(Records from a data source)

##########

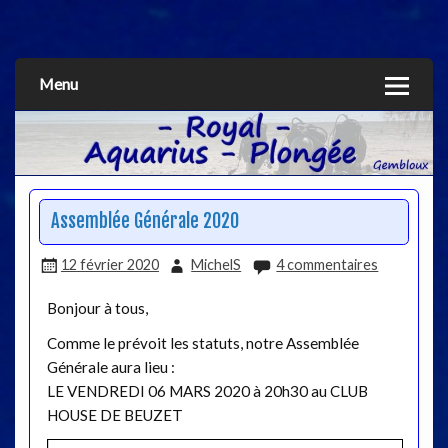
Aquarius
Menu
Assemblée Générale 2020
12 février 2020
MichelS
4 commentaires
Bonjour à tous,
Comme le prévoit les statuts, notre Assemblée
Générale aura lieu :
LE VENDREDI 06 MARS 2020 à 20h30 au CLUB
HOUSE DE BEUZET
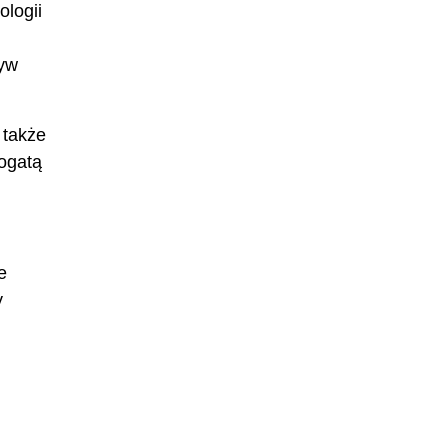
ologii
ływ
 także
bogatą
e
y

##########

### Work request
Check every line of the entries for "Assemblée" and report how many lines contain it, without any other words.

### Answer to this problem
2